What the task requires:
Reproduce precisely the lines between the start of the data below and the line with "avstånd. Ni kan söka mer information om", both included.

(Given data)

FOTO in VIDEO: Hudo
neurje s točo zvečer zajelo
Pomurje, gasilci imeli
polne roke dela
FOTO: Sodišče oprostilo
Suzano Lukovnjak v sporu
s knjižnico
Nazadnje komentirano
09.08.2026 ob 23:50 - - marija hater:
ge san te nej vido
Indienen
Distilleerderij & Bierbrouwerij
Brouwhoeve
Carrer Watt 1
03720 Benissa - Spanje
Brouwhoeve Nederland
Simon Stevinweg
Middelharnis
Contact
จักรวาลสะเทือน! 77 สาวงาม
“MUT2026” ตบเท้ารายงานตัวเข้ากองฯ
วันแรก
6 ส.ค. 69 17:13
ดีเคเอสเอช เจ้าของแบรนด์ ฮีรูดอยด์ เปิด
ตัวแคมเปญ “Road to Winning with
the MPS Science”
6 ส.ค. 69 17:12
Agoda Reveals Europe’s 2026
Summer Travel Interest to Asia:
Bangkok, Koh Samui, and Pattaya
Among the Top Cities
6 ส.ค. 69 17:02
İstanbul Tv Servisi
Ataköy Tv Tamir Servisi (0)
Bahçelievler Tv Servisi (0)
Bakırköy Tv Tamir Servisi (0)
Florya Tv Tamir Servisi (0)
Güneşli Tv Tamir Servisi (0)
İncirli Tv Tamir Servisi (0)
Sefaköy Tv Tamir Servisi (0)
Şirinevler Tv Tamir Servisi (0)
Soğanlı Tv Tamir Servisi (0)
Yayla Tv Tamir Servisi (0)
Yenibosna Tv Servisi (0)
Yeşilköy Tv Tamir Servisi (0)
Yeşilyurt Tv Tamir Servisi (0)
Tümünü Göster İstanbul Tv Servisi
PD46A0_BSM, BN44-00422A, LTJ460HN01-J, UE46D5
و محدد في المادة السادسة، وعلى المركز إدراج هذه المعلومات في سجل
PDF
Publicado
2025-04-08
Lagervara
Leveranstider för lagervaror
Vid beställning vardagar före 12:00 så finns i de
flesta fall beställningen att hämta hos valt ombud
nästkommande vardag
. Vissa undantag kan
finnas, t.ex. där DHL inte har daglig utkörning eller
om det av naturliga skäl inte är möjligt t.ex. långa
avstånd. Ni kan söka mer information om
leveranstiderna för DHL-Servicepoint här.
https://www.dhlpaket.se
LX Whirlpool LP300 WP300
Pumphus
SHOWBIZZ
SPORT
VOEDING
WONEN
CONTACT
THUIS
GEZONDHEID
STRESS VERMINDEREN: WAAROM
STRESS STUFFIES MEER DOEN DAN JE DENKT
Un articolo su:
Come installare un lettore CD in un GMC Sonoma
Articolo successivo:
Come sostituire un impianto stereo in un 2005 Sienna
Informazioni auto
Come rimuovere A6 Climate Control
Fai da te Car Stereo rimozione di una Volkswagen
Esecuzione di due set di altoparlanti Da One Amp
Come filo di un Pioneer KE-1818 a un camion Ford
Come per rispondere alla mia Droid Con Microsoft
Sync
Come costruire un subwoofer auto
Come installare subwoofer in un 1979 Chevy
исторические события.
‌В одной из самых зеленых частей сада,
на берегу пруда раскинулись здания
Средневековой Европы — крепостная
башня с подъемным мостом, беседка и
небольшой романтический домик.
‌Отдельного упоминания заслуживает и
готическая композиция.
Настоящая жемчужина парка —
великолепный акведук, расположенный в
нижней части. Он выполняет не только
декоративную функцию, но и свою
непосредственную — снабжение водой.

(End Given data)

Solution to this problem:
FOTO in VIDEO: Hudo
neurje s točo zvečer zajelo
Pomurje, gasilci imeli
polne roke dela
FOTO: Sodišče oprostilo
Suzano Lukovnjak v sporu
s knjižnico
Nazadnje komentirano
09.08.2026 ob 23:50 - - marija hater:
ge san te nej vido
Indienen
Distilleerderij & Bierbrouwerij
Brouwhoeve
Carrer Watt 1
03720 Benissa - Spanje
Brouwhoeve Nederland
Simon Stevinweg
Middelharnis
Contact
จักรวาลสะเทือน! 77 สาวงาม
“MUT2026” ตบเท้ารายงานตัวเข้ากองฯ
วันแรก
6 ส.ค. 69 17:13
ดีเคเอสเอช เจ้าของแบรนด์ ฮีรูดอยด์ เปิด
ตัวแคมเปญ “Road to Winning with
the MPS Science”
6 ส.ค. 69 17:12
Agoda Reveals Europe’s 2026
Summer Travel Interest to Asia:
Bangkok, Koh Samui, and Pattaya
Among the Top Cities
6 ส.ค. 69 17:02
İstanbul Tv Servisi
Ataköy Tv Tamir Servisi (0)
Bahçelievler Tv Servisi (0)
Bakırköy Tv Tamir Servisi (0)
Florya Tv Tamir Servisi (0)
Güneşli Tv Tamir Servisi (0)
İncirli Tv Tamir Servisi (0)
Sefaköy Tv Tamir Servisi (0)
Şirinevler Tv Tamir Servisi (0)
Soğanlı Tv Tamir Servisi (0)
Yayla Tv Tamir Servisi (0)
Yenibosna Tv Servisi (0)
Yeşilköy Tv Tamir Servisi (0)
Yeşilyurt Tv Tamir Servisi (0)
Tümünü Göster İstanbul Tv Servisi
PD46A0_BSM, BN44-00422A, LTJ460HN01-J, UE46D5
و محدد في المادة السادسة، وعلى المركز إدراج هذه المعلومات في سجل
PDF
Publicado
2025-04-08
Lagervara
Leveranstider för lagervaror
Vid beställning vardagar före 12:00 så finns i de
flesta fall beställningen att hämta hos valt ombud
nästkommande vardag
. Vissa undantag kan
finnas, t.ex. där DHL inte har daglig utkörning eller
om det av naturliga skäl inte är möjligt t.ex. långa
avstånd. Ni kan söka mer information om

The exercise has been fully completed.